◆ Brief ◆
Your output is the line containing "This screenshot has height=2576, width=436." plus all lines after it to the end of the records, reproduced exactly, with nothing else.

◆ Exercise material ◆
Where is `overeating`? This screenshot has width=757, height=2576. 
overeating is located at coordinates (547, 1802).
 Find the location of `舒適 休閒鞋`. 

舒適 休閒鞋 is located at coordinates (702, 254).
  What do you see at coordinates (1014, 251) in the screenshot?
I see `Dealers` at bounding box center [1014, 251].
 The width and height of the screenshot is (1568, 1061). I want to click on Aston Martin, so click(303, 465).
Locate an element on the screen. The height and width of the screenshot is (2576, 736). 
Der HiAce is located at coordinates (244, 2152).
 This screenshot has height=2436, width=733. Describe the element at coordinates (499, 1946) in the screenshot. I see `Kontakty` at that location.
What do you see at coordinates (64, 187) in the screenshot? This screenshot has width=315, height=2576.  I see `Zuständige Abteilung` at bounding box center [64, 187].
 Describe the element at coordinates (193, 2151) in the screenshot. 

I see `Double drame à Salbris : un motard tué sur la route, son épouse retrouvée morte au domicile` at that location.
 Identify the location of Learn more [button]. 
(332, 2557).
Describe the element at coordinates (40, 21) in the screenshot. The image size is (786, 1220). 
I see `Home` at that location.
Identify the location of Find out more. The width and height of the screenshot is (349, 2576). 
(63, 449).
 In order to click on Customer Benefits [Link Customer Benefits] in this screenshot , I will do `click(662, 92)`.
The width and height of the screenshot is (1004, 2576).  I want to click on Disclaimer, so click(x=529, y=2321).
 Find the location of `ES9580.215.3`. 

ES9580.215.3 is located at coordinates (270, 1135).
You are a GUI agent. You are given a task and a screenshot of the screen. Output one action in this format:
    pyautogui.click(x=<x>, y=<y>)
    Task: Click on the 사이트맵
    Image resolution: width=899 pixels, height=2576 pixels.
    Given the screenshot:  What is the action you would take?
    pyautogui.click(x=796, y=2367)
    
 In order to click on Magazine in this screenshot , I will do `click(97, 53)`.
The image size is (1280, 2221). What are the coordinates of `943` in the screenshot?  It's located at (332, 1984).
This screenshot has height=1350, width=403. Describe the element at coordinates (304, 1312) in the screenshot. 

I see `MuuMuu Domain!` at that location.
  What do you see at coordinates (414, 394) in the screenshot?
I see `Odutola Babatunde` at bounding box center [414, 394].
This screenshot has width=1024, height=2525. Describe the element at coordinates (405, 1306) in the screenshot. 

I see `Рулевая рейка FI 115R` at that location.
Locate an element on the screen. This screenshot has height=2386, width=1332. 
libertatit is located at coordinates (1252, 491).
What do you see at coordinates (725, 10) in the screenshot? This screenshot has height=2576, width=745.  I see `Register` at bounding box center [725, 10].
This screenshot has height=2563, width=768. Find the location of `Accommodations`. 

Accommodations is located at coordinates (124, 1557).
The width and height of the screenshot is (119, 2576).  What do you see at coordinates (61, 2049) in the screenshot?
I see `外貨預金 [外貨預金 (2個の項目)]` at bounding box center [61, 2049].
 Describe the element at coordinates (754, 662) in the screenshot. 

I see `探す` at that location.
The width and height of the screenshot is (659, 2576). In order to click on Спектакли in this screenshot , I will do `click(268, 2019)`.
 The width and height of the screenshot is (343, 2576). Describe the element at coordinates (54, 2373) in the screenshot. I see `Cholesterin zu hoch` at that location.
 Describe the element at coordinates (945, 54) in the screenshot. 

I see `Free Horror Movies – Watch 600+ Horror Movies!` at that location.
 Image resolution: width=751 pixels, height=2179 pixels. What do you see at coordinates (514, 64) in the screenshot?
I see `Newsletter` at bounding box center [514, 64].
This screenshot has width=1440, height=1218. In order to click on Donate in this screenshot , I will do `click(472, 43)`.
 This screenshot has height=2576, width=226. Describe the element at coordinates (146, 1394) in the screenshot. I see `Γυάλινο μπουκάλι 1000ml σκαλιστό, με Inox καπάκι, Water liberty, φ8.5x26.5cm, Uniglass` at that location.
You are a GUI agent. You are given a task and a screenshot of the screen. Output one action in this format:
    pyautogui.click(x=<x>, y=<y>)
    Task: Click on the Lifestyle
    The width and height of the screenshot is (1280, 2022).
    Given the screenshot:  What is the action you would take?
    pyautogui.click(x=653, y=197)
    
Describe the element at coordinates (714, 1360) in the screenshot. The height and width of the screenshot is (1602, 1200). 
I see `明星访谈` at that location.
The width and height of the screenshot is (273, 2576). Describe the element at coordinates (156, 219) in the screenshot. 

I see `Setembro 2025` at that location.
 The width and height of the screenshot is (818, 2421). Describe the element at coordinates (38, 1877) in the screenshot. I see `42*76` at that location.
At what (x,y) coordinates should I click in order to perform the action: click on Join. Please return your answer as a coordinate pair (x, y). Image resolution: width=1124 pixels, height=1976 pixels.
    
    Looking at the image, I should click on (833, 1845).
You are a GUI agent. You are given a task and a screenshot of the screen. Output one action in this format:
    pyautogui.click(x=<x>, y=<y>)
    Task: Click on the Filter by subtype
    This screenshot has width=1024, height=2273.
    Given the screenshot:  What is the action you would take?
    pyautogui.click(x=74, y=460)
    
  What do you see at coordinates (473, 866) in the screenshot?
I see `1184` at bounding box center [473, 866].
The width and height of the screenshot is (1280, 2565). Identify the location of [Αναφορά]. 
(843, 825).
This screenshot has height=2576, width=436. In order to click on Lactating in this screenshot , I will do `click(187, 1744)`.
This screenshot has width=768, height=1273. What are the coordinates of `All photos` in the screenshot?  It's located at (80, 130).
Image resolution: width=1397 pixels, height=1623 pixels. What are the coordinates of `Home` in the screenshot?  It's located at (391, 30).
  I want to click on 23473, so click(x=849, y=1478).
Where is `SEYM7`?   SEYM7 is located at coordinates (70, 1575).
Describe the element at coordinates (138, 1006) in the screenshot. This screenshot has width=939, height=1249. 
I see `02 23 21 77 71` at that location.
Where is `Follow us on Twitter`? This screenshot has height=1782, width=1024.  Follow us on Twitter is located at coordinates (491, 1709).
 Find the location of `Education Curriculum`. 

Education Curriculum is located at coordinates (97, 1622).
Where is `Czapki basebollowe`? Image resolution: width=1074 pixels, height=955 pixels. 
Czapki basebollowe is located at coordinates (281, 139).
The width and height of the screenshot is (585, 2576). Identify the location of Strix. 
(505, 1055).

◆ Reply ◆
This screenshot has height=2576, width=436. In order to click on Lactating in this screenshot , I will do `click(187, 1744)`.
This screenshot has width=768, height=1273. What are the coordinates of `All photos` in the screenshot?  It's located at (80, 130).
Image resolution: width=1397 pixels, height=1623 pixels. What are the coordinates of `Home` in the screenshot?  It's located at (391, 30).
  I want to click on 23473, so click(x=849, y=1478).
Where is `SEYM7`?   SEYM7 is located at coordinates (70, 1575).
Describe the element at coordinates (138, 1006) in the screenshot. This screenshot has width=939, height=1249. 
I see `02 23 21 77 71` at that location.
Where is `Follow us on Twitter`? This screenshot has height=1782, width=1024.  Follow us on Twitter is located at coordinates (491, 1709).
 Find the location of `Education Curriculum`. 

Education Curriculum is located at coordinates (97, 1622).
Where is `Czapki basebollowe`? Image resolution: width=1074 pixels, height=955 pixels. 
Czapki basebollowe is located at coordinates (281, 139).
The width and height of the screenshot is (585, 2576). Identify the location of Strix. 
(505, 1055).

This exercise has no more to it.